Hitherto, throughout the greater part of the estate the ground landlord's control had rested primarily—at least until individual leases were renewed—upon the clause in the original lease requiring the £30 surcharge on the ground rent for the practice of some or all of the trades listed above. Numerous trades were left unrestricted, and in 1806, for example, Lord Grosvenor was unable to prevent the conversion to an upholsterer's shop of No. 76 Grosvenor Street (where in any event the original lease of the whole large block in which it stood had omitted all restriction on specified trades). (fn. 67) Even tallow-melting had not everywhere been restricted, which perhaps explains why in 1819 the estate authorities allowed it to continue at a site in Chandler (now Weighhouse) Street in the mistaken belief that the original lease did not prohibit it there. (fn. 68) But generally, where the appropriate restriction existed in the original lease, a threat to enforce payment of the surcharge seems to have secured the suppression of such nuisances as those caused by butchers, slaughtermen, blacksmiths and tallow chandlers. (fn. 69) Sometimes this took a long time. In the case, for instance, of John Holland, a tallow-melter in South Audley Street, who had renewed his lease in 1795, (fn. 70) Edward Boodle had in 1800 'perceived a most offensive smell proceeding from the house', but threats to enforce the £30 surcharge, followed by demands for its payment (with six years of arrears) and refusal to renew his lease when it should next expire seem to have produced little lasting improvement until 1817, when the Board was informed that 'since Mr Holland has been spoken to, the work has been carried on . . . in such a manner as not to be offensive'. (fn. 71)

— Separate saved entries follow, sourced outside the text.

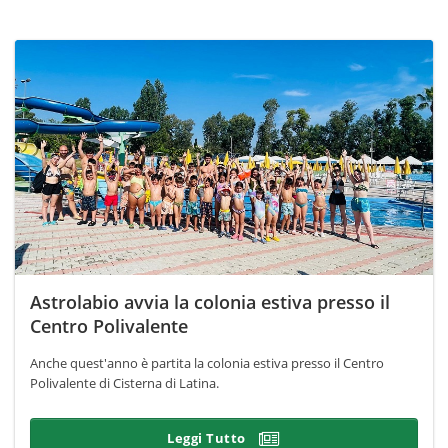
Astrolabio avvia la colonia estiva presso il
Centro Polivalente
Anche quest'anno è partita la colonia estiva presso il Centro
Polivalente di Cisterna di Latina.
Leggi Tutto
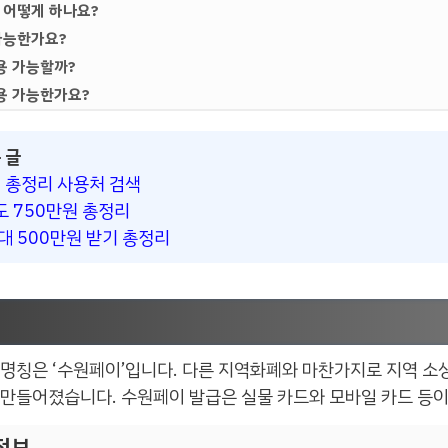
 어떻게 하나요?
가능한가요?
용 가능할까?
용 가능한가요?
 글
 총정리 사용처 검색
 750만원 총정리
 500만원 받기 총정리
명칭은 ‘수원페이’입니다. 다른 지역화폐와 마찬가지로 지역 소상
 만들어졌습니다. 수원페이 발급은 실물 카드와 모바일 카드 등이
정보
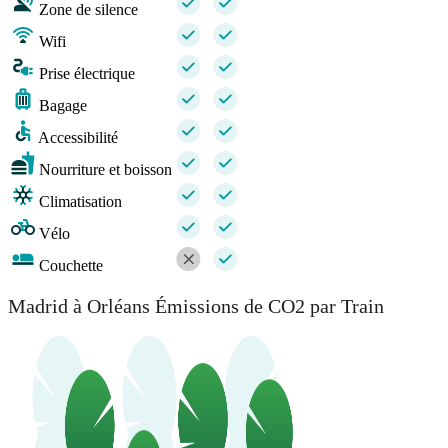
Zone de silence
Wifi
Prise électrique
Bagage
Accessibilité
Nourriture et boisson
Climatisation
Vélo
Couchette
Madrid à Orléans Émissions de CO2 par Train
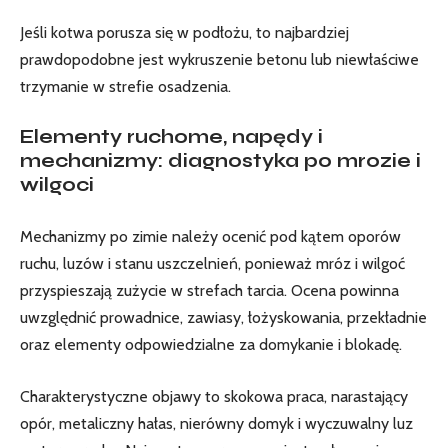
Jeśli kotwa porusza się w podłożu, to najbardziej
prawdopodobne jest wykruszenie betonu lub niewłaściwe
trzymanie w strefie osadzenia.
Elementy ruchome, napędy i
mechanizmy: diagnostyka po mrozie i
wilgoci
Mechanizmy po zimie należy ocenić pod kątem oporów
ruchu, luzów i stanu uszczelnień, ponieważ mróz i wilgoć
przyspieszają zużycie w strefach tarcia. Ocena powinna
uwzględnić prowadnice, zawiasy, łożyskowania, przekładnie
oraz elementy odpowiedzialne za domykanie i blokadę.
Charakterystyczne objawy to skokowa praca, narastający
opór, metaliczny hałas, nierówny domyk i wyczuwalny luz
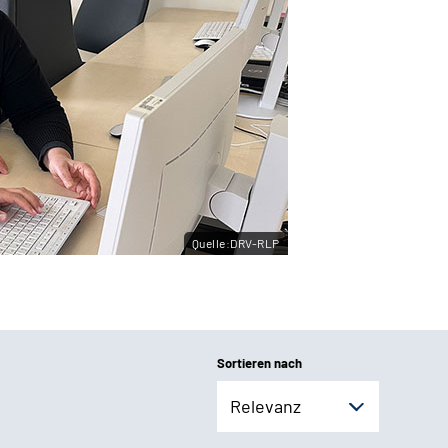
Quelle:DRV-RLP
Sortieren nach
Relevanz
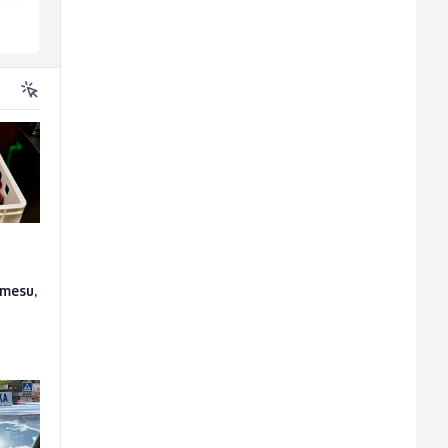
Ilijaš
Široki Brijeg
 mesu,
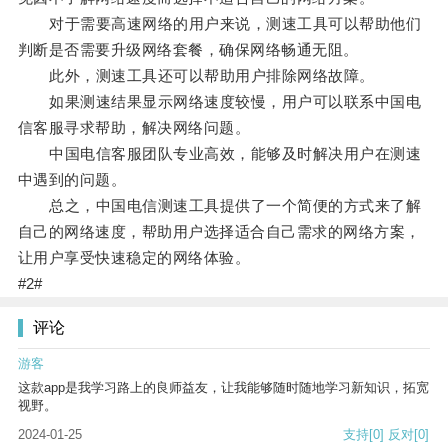
对于需要高速网络的用户来说，测速工具可以帮助他们
判断是否需要升级网络套餐，确保网络畅通无阻。
此外，测速工具还可以帮助用户排除网络故障。
如果测速结果显示网络速度较慢，用户可以联系中国电
信客服寻求帮助，解决网络问题。
中国电信客服团队专业高效，能够及时解决用户在测速
中遇到的问题。
总之，中国电信测速工具提供了一个简便的方式来了解
自己的网络速度，帮助用户选择适合自己需求的网络方案，
让用户享受快速稳定的网络体验。
#2#
评论
游客
这款app是我学习路上的良师益友，让我能够随时随地学习新知识，拓宽
视野。
2024-01-25
支持
[0]
反对
[0]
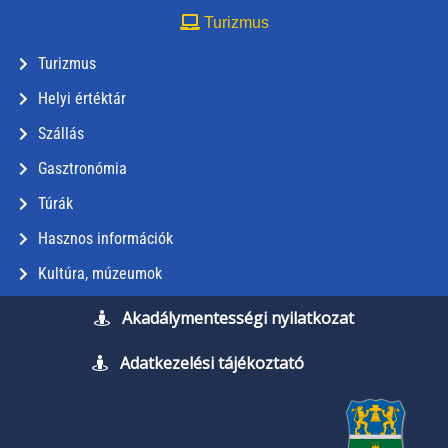
Turizmus
Turizmus
Helyi értéktár
Szállás
Gasztronómia
Túrák
Hasznos információk
Kultúra, múzeumok
Akadálymentességi nyilatkozat
Adatkezelési tájékoztató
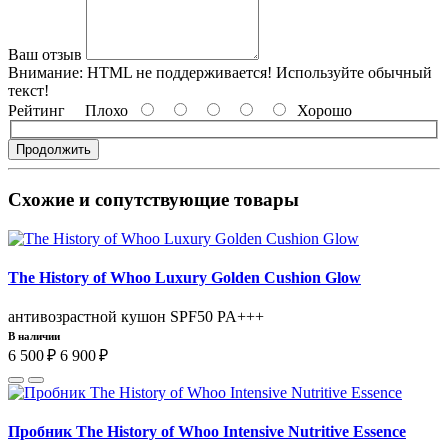
Ваш отзыв
Внимание:
HTML не поддерживается! Используйте обычный
текст!
Рейтинг
Плохо
Хорошо
Продолжить
Схожие и сопутствующие товары
The History of Whoo Luxury Golden Cushion Glow
антивозрастной кушон SPF50 PA+++
В наличии
6 500 ₽
6 900 ₽
Пробник The History of Whoo Intensive Nutritive Essence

No example of the £30 surcharge being actually paid has been found, and both this and the ban imposed in 1799 upon any 'noisome or offensive Trade or Manufactory whatsoever' seem to have been used primarily as reserve powers to secure reasonable neighbourly conduct rather than interpreted literally. Thus Robert Mansbridge, a 'spruce beer brewer' had the lease of his house in Brook Street renewed in 1800 without difficulty, but when two years later he asked 'that the prohibitory clause respecting a brewhouse might be struck out of his lease, being fearful that it would affect him', he was told by the Board that 'as he had exercised his profession on the premises for many years unmolested, he had no occasion to be under apprehension for the future while he conducted it as he had hitherto done, but that the clause could not be dispensed with because it would leave him or his successors the liberty of making a brewery of a very different kind, to the essential inconvenience of his neighbours'. (fn. 72) And another reserve power—that of threatening to refuse to renew the lease when it should come up for negotiation—was sometimes used to abate nuisances which did not actually contravene the existing covenants—e.g. the beating of 'beds and feathers' on the roof of a house adjoining Grosvenor Square, (fn. 73) a steam engine off Oxford Street (fn. 74) or a house of ill-fame in New Norfolk (now Dunraven) Street, (fn. 75) or in Brook Street 'the constant disturbance. . . suffered particularly in the night from the violent kicking and plunging of Lord Penrhyn's horses'. (fn. 76)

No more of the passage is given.